(EXCERPTED DATA Opens)
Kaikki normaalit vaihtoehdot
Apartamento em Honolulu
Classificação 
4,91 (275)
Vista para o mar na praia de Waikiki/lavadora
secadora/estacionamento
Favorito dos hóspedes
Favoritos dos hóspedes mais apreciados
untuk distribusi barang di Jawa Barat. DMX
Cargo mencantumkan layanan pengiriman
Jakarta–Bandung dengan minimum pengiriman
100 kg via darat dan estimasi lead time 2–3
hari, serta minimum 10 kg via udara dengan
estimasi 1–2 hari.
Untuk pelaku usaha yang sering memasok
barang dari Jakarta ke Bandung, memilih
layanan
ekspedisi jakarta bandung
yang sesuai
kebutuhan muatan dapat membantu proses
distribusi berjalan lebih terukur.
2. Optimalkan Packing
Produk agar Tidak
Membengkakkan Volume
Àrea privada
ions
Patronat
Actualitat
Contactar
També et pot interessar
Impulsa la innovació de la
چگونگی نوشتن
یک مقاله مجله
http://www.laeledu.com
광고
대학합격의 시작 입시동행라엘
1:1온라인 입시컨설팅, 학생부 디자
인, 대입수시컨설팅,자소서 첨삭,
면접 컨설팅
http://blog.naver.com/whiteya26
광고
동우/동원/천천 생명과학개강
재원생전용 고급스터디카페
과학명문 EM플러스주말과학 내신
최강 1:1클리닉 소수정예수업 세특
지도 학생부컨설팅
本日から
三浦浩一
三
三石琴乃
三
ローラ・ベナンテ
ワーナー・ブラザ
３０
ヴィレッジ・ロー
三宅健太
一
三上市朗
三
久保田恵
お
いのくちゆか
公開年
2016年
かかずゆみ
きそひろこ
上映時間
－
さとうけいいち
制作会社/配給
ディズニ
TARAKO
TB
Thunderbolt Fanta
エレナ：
(EXCERPTED DATA Closes)
Restate all of the data above. Match it word for word.

Kaikki normaalit vaihtoehdot
Apartamento em Honolulu
Classificação 
4,91 (275)
Vista para o mar na praia de Waikiki/lavadora
secadora/estacionamento
Favorito dos hóspedes
Favoritos dos hóspedes mais apreciados
untuk distribusi barang di Jawa Barat. DMX
Cargo mencantumkan layanan pengiriman
Jakarta–Bandung dengan minimum pengiriman
100 kg via darat dan estimasi lead time 2–3
hari, serta minimum 10 kg via udara dengan
estimasi 1–2 hari.
Untuk pelaku usaha yang sering memasok
barang dari Jakarta ke Bandung, memilih
layanan
ekspedisi jakarta bandung
yang sesuai
kebutuhan muatan dapat membantu proses
distribusi berjalan lebih terukur.
2. Optimalkan Packing
Produk agar Tidak
Membengkakkan Volume
Àrea privada
ions
Patronat
Actualitat
Contactar
També et pot interessar
Impulsa la innovació de la
چگونگی نوشتن
یک مقاله مجله
http://www.laeledu.com
광고
대학합격의 시작 입시동행라엘
1:1온라인 입시컨설팅, 학생부 디자
인, 대입수시컨설팅,자소서 첨삭,
면접 컨설팅
http://blog.naver.com/whiteya26
광고
동우/동원/천천 생명과학개강
재원생전용 고급스터디카페
과학명문 EM플러스주말과학 내신
최강 1:1클리닉 소수정예수업 세특
지도 학생부컨설팅
本日から
三浦浩一
三
三石琴乃
三
ローラ・ベナンテ
ワーナー・ブラザ
３０
ヴィレッジ・ロー
三宅健太
一
三上市朗
三
久保田恵
お
いのくちゆか
公開年
2016年
かかずゆみ
きそひろこ
上映時間
－
さとうけいいち
制作会社/配給
ディズニ
TARAKO
TB
Thunderbolt Fanta
エレナ：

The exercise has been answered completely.